- Born: December 6, 1966 St. Catharines, Ontario, Canada
- Died: January 13, 2026 (aged 59) Vancouver, British Columbia, Canada
- Height: 5 ft 11 in (180 cm)
- Weight: 192 lb (87 kg; 13 st 10 lb)
- Position: Centre
- Shot: Right
- Played for: Quebec Nordiques New York Rangers Tampa Bay Lightning Sheffield Steelers
- NHL draft: 36th overall, 1985 Quebec Nordiques
- Playing career: 1986–2005

= Jason Lafreniere =

Canadian ice hockey player (1966–2026)

Jason Lafrenière (December 6, 1966 – January 13, 2026) was a Canadian professional ice hockey player who played 146 games in the National Hockey League (NHL). He played with the Tampa Bay Lightning, New York Rangers, and Quebec Nordiques between 1986 and 1994.

==Biography==
Born in St. Catharines, Ontario, Lafreniere was the son of the NHL hockey player, Roger Lafreniere.

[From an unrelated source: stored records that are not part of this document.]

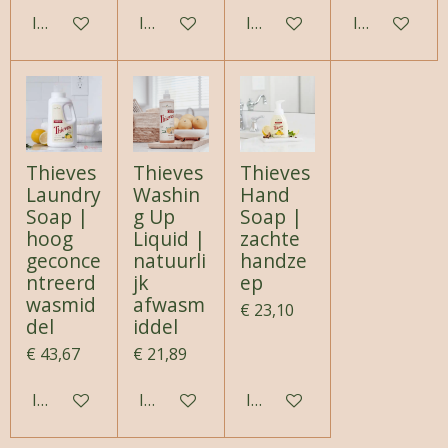
In winkelwagen
In winkelwagen
In winkelwagen
In winkelwa
Thieves
Thieves
Thieves
Laundry
Washin
Hand
Soap |
g Up
Soap |
hoog
Liquid |
zachte
geconce
natuurli
handze
ntreerd
jk
ep
wasmid
afwasm
€ 23,10
del
iddel
€ 43,67
€ 21,89
In winkelwagen
In winkelwagen
In winkelwagen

Prior to turning professional, Lafreniere played major junior in the Ontario Hockey League, where he was named to the First All-Star Team in the 1985–86 season after recording 132 points in 62 games. He was traded along with Normand Rochefort from the Nordiques to the Rangers for Walt Poddubny, Jari Grönstrand, Bruce Bell and a fourth-round selection in the 1989 NHL entry draft (76th overall-Éric Dubois) on August 1, 1988.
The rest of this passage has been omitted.